Protokoll der Sitzung vom 11.10.2006

Herr Reinert, wenn Sie mir mitteilen wollten, dass Sie gerade aus der CDU ausgetreten sind, dann wäre das eine interessante Neuigkeit,

(Beifall bei der GAL und vereinzelt bei der SPD)

aber ich kann feststellen, dass hier nur Abgeordnete sitzen, die von Parteien entsandt worden sind. Etwas anderes haben wir in Hamburg noch nicht erlebt und wir würden es frühestens mit dem neuen Wahlrecht erleben. Tatsächlich ist dieses Wahlrecht eine Zumutung für die Parteien, weil die Parteien weniger Sicherheit in ihren Personalentscheidungen haben. Es ist eine Zumutung, aber es ist eben nicht gedacht als ein Wahlrecht, das sich gegen die Parteien richten würde. Das wäre auch schlimm, wenn es so wäre. Wir brauchen die Parteien als einen Ort, an dem Ideen reifen können. Wir haben es vorhin von Herrn Kopitzsch gehört. Diese drei Konzepte – "Wachsende Stadt", "Menschliche Metropole", "Kreative Stadt" –, die in dieser Stadt miteinander konkurrieren, im produktiven Wettstreit stehen, wären nicht denkbar, wenn wir es in dieser Stadt nur mit politischen Einzelkämpfern zu tun hätten. Wir brauchen Parteien, auch als einen Ort, an dem politische Talente heranreifen können, an dem sie an die politische Arbeit und die Übernahme von persönlicher Verantwortung herangeführt werden. Aber genau das will das Wahlrecht überhaupt nicht infrage stellen. Das Wahlrecht – ich muss es auch im Unterschied zu Herrn Neumann betonen, weil er hier nicht die Lanze für das Wahlrecht in der Sache brechen wollte, ich es aber hiermit tun will – ist getragen von der Überzeugung, die uns auch eint, dass die Demokratie tatsächlich die beste Form ist, die wir uns als Staatsform, als Regierungsform und als beste Form, Konflikte und Interessen miteinander in Einklang zu bringen, vorstellen können. Es ist getragen von der tiefen Überzeugung und von der Sorge um die Demokratie, dass sich die einfachen Bürgerinnen und Bürger in unserem Land und die Parteien immer weiter voneinander entfernen. Diese Sorge führt natürlich auch zu der Sorge, dass unsere Demokratie auf Dauer in Gefahr ist. Die Initiatoren für das neue Wahlrecht sind glühende Anhänger unserer Demokratieform und sie wollen dafür sorgen, dass das Band zwischen den Bürgerinnen und Bürgern und Parteien wieder enger wird. Deswegen ist es so schade, wenn Sie, von denen ich weiß, dass Sie überzeugte Demokraten sind, dieses Angebot der Bürgerinnen und Bürger, ein engeres Band zu knüpfen, ausschlagen.
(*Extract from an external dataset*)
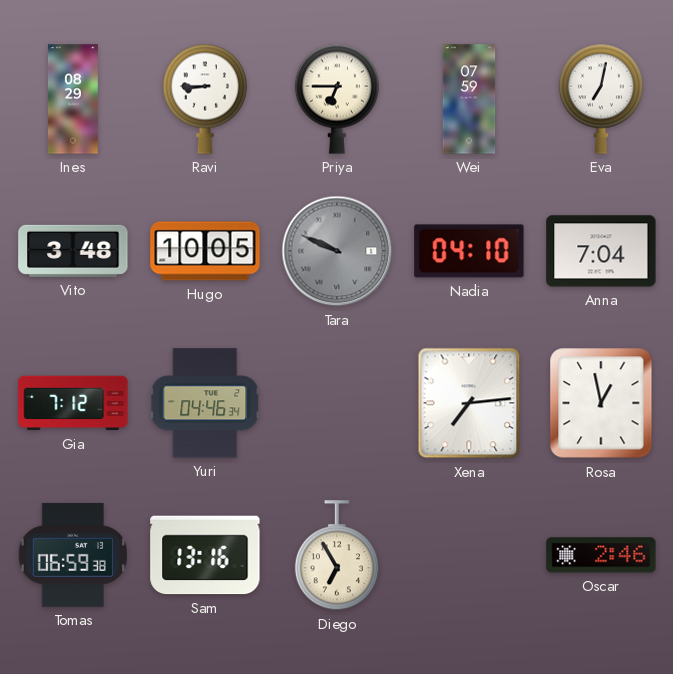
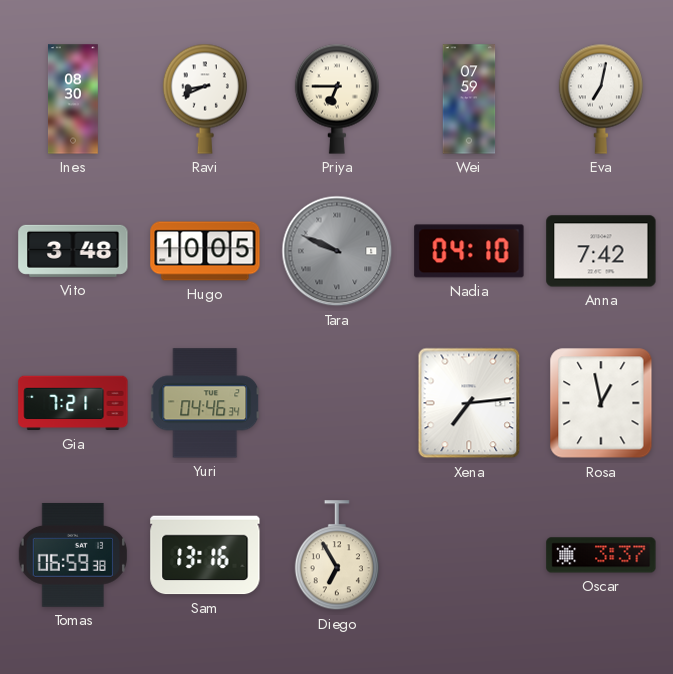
Ines: 08:29 -> 08:30
Ravi: 8:45 -> 8:41
Anna: 7:04 -> 7:42
Gia: 7:12 -> 7:21
Oscar: 2:46 -> 3:37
(Beifall bei der GAL und vereinzelt bei der SPD)

Es ist nicht nur eine Zumutung für die Parteien, es ist auch eine Zumutung für die Bürgerinnen und Bürger, für die Wählerinnen und Wähler. Niemand kann sich nach dem neuen Wahlrecht, wenn es tatsächlich angewendet würde, hinsetzen und sagen, die da oben machen sowieso, was sie wollen, das ist mir alles egal, sondern jeder ist in der Pflicht, sich vor Ort über die Kandidaten in den Wahlkreisen kundig zu machen. Jeder ist in der Pflicht, sich auch über die Kandidatinnen und Kandidaten kundig zu machen, die auf der Landesliste stehen und jeder Abgeordnete muss dann dieses Wechselspiel aufnehmen, aber es lebt eben auch von der Initiative der Bürge

rinnen und Bürger, die dann auch die Fragen stellen, die auf die Kandidatinnen und Kandidaten zukommen. Wenn das tatsächlich passieren würde, dann müssten auch die Wählerinnen und Wähler mehr leisten. Aber das Wahlrecht sagt, wir wollen diese beidseitige Zumutung. Deswegen ist es so schade. Es ist wirklich bezeichnend: Dann kommt eine Liste von fünf Einwänden gegen das geltende Wahlrecht, wo gesagt wird, da ist es rechtswidrig, da ist es problematisch und so weiter. Aber zu den zwei zentralen Punkten äußern Sie sich gar nicht mehr. Die zwei zentralen Punkte, wo Sie dieses zu knüpfende Band schon zerschlagen, bevor es überhaupt erst richtig unter Spannung geraten konnte, sind die Abschaffung der offenen Landesliste, also die Einführung der gebundenen Landesliste, und diese enorm hohe Relevanzschwelle, die sicherstellen wird, dass tatsächlich eine effektive Auswahl in den Wahlkreisen nicht mehr stattfinden wird. Ich finde das extrem schade und Sie tun sich selber keinen Gefallen damit und werden sich selber nicht gerecht.

(Beifall bei der GAL und vereinzelt bei der SPD)

Das Wort erhält der Abgeordnete Dr. Jäger.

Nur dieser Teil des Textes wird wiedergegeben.